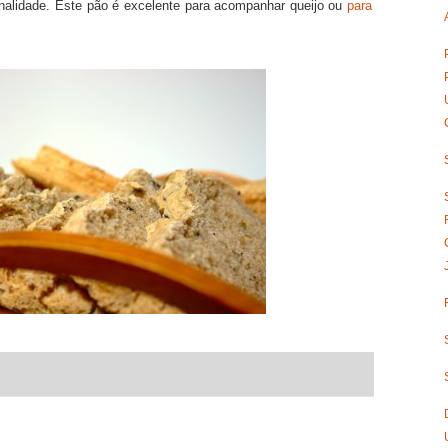
onalidade. Este pão é excelente para acompanhar queijo ou
para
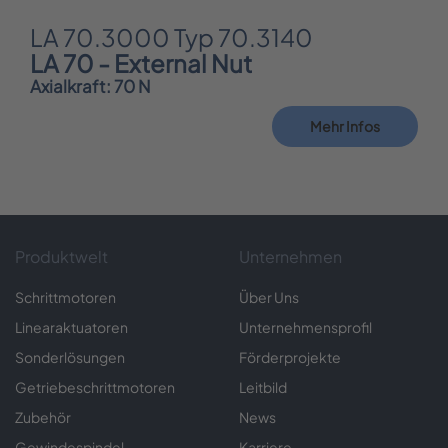
LA 70.3000 Typ 70.3140
LA 70 - External Nut
Axialkraft: 70 N
Mehr Infos
Produktwelt
Unternehmen
Schrittmotoren
Über Uns
Linearaktuatoren
Unternehmensprofil
Sonderlösungen
Förderprojekte
Getriebeschrittmotoren
Leitbild
Zubehör
News
Gewindespindel
Karriere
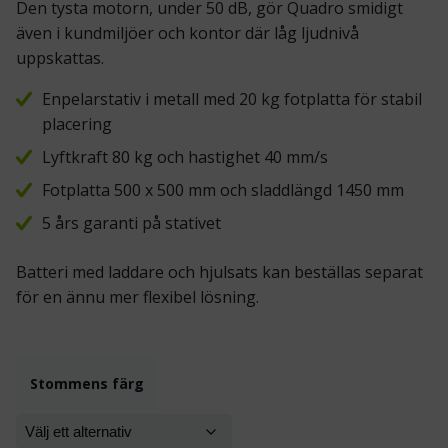
Den tysta motorn, under 50 dB, gör Quadro smidigt
även i kundmiljöer och kontor där låg ljudnivå
uppskattas.
Enpelarstativ i metall med 20 kg fotplatta för stabil
placering
Lyftkraft 80 kg och hastighet 40 mm/s
Fotplatta 500 x 500 mm och sladdlängd 1450 mm
5 års garanti på stativet
Batteri med laddare och hjulsats kan beställas separat
för en ännu mer flexibel lösning.
Stommens färg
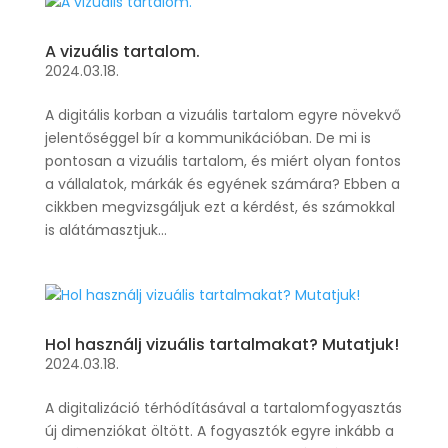
A vizuális tartalom.
2024.03.18.
A digitális korban a vizuális tartalom egyre növekvő
jelentőséggel bír a kommunikációban. De mi is
pontosan a vizuális tartalom, és miért olyan fontos
a vállalatok, márkák és egyének számára? Ebben a
cikkben megvizsgáljuk ezt a kérdést, és számokkal
is alátámasztjuk...
Hol használj vizuális tartalmakat? Mutatjuk!
2024.03.18.
A digitalizáció térhódításával a tartalomfogyasztás
új dimenziókat öltött. A fogyasztók egyre inkább a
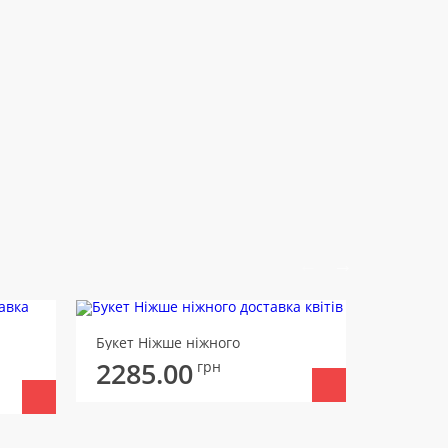
Букет Ніжше ніжного
Букет Че
2285.00
грн
2377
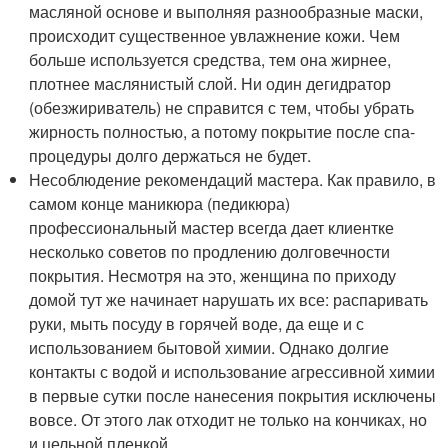
масляной основе и выполняя разнообразные маски,
происходит существенное увлажнение кожи. Чем
больше используется средства, тем она жирнее,
плотнее маслянистый слой. Ни один дегидратор
(обезжириватель) не справится с тем, чтобы убрать
жирность полностью, а потому покрытие после спа-
процедуры долго держаться не будет.
Несоблюдение рекомендаций мастера. Как правило, в
самом конце маникюра (педикюра)
профессиональный мастер всегда дает клиентке
несколько советов по продлению долговечности
покрытия. Несмотря на это, женщина по приходу
домой тут же начинает нарушать их все: распаривать
руки, мыть посуду в горячей воде, да еще и с
использованием бытовой химии. Однако долгие
контакты с водой и использование агрессивной химии
в первые сутки после нанесения покрытия исключены
вовсе. От этого лак отходит не только на кончиках, но
и цельной пленкой.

---

# Task directions:
State the count of lines holding the string "после" in the listing above, and nothing else.

# Your response:
2